Simmondley Medical Practice
National Data Opt-Out Policy
Reviewed June 2025
1. Introduction
This document sets out the policy for Simmondley Medical Practice to ensure compliance with the National Data Opt-Out Policy, which allows patients to opt out of their confidential patient information being used for research and planning purposes.
2. Purpose
The purpose of this policy is to:
- Inform staff of their responsibilities in applying the National Data Opt-Out.
- Ensure all data disclosures for secondary purposes adhere to patient preferences.
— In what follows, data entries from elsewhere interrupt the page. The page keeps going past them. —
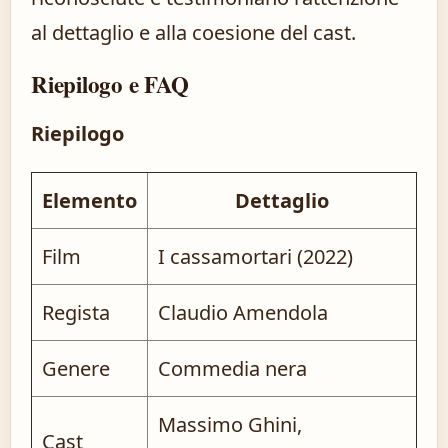
al dettaglio e alla coesione del cast.
Riepilogo e FAQ
Riepilogo
Elemento
Dettaglio
Film
I cassamortari (2022)
Regista
Claudio Amendola
Genere
Commedia nera
Massimo Ghini,
Cast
- Ensure patients are made aware of their rights to opt out.
3. Scope
This policy applies to:
- All staff, including permanent, temporary, locum, and agency workers.
- All data processing activities where confidential patient information may be disclosed for purposes other than direct care (e.g., research or service planning).
4. Background
Under the Data Protection Act 2018 and Health and Social Care Act 2012, patients have the right to opt out of their confidential data being used for purposes beyond their individual care. This right is supported by the National Data Opt-Out Programme led by NHS England.
5. Patient Communication
Patients will be informed about the National Data Opt-Out via:
- Posters in the waiting room.
- Information leaflets.
- The practice website.
Staff should direct patients to www.nhs.uk/your-nhs-data-matters to manage their data sharing preferences.
6. Application of the Opt-Out
The practice does not currently share data for research or planning purposes directly.
When future disclosures for such purposes are considered, the practice will check and apply the National Data Opt-Out before sharing any data.
Direct care activities (e.g., referrals, prescriptions) are not affected by opt-out preferences.
7. Responsibilities
- Practice Manager: Responsible for ensuring this policy is implemented and that staff are aware of it.
- All Staff: Responsible for being aware of this policy and following its principles.
- Data Protection Officer (DPO): Advises the practice on Data Protection Impact Assessments (DPIAs) and the application of opt-out rules.
8. Staff Training
All staff will complete annual data security and protection training, which includes awareness of the National Data Opt-Out.
9. Data Disclosures
Any proposed disclosure of confidential patient information for non-direct care purposes must be reviewed by the Practice Manager or DPO.
The National Data Opt-Out must be considered in all DPIAs.
10. Exemptions
Certain uses are exempt from opt-out, including:
- When required by law (e.g., court orders).
- In the event of public health emergencies (e.g., pandemics).
11. Monitoring & Review
This policy will be reviewed annually or sooner if there are significant changes to guidance or regulations.
Any breaches or incidents involving the inappropriate use of data will be investigated and reported.